Profilo di Cordwainer Smith, il cantore della condizione umana

 
 
 
 
 
 
 
 
 
 
 
 

 

This is science fiction, yes. But it comes from your own time, from your own world, even from your own mind.

All I can do is to work the symbols.

The magic and the beauty will come of our own past, your present, your hopes and your experiences. This may look alien but it is really as closet to you as your own fingers.

(Cordwainer Smith, dal prologo dell’antologia Space Lords, 1965)

 

Astounding, Amazing Stories, Startling Stories e Famous Fantastic Mysteries:tutte queste riviste rifiutarono il racconto “Scanners Live in Vain“. Finalmente Fantasy Book, periodico che ebbe vita breve, accettò di pubblicarlo. Era il gennaio del 1950 e iniziava così l’epopea della Strumentalità dell’Uomo.

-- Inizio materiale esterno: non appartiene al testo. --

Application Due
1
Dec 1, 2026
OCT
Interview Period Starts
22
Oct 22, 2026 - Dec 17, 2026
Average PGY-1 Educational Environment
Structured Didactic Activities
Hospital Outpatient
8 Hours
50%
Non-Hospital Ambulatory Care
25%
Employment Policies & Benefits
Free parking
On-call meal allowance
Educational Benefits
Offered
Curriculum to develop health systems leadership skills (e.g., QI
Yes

Cordwainer Smith, pseudonimo di Paul Myron Anthony Linebarger (Milwaukee, 11 luglio 1913 – Baltimora, 6 agosto 1966), è una delle figure più affascinanti e singolari nella storia della letteratura fantascientifica. Nipote di un pastore metodista e figlio di un avvocato legato al movimento rivoluzionario cinese del 1911 – padrino di Paul fu nientepopodimeno che Sun Yat Sen, fondatore della Cina moderna – il futuro creatore della Strumentalità crebbe tra Honolulu (dove a sei anni perse l’occhio destro, ferito accidentalmente da un compagno di giochi), Montecarlo, Baden-Baden e soprattutto Shanghai. Nella metropoli cinese frequentò negli anni ’20 la Cathedral School of Shanghai for Boys, la stessa che dieci anni dopo avrebbe visto tra i suoi allievi un altro nome illustre della fantascienza, James G. Ballard.

Il continuo girovagare per continenti e scuole (ne frequentò circa trenta) permise a Linebarger, in età adulta, di parlare, oltre all’inglese, il cinese, il francese, il tedesco, il russo e lo spagnolo. Lettore onnivoro, brillante sinologo e amante della letteratura cinese e giapponese, frequentò la George Washington University, dove conobbe tal Lafayette Ronald Hubbard, per poi laurearsi nel 1936 in scienze politiche alla John Hopkins University, la stessa università dove avrebbe poi insegnato Asiatic Studies. Diventato consulente in affari estremorientali per l’intelligence militare, durante la Seconda guerra mondiale fu inviato in Cina, dove ebbe contatti sia con il regime nazionalista sia con il governo rivoluzionario guidato da Mao Zedong. Con la guerra fredda, le sue missioni lo videro in Malesia, in collaborazione con le forze britanniche contro il locale movimento comunista, e soprattutto in Corea. Fu anche un esperto in guerra psicologica, argomento su cui scrisse un manuale (Psychological Warfare, 1948), ispirato largamente all’Arte della Guerra di Sunzi, il trattato cinese di strategia militare del V secolo a.C.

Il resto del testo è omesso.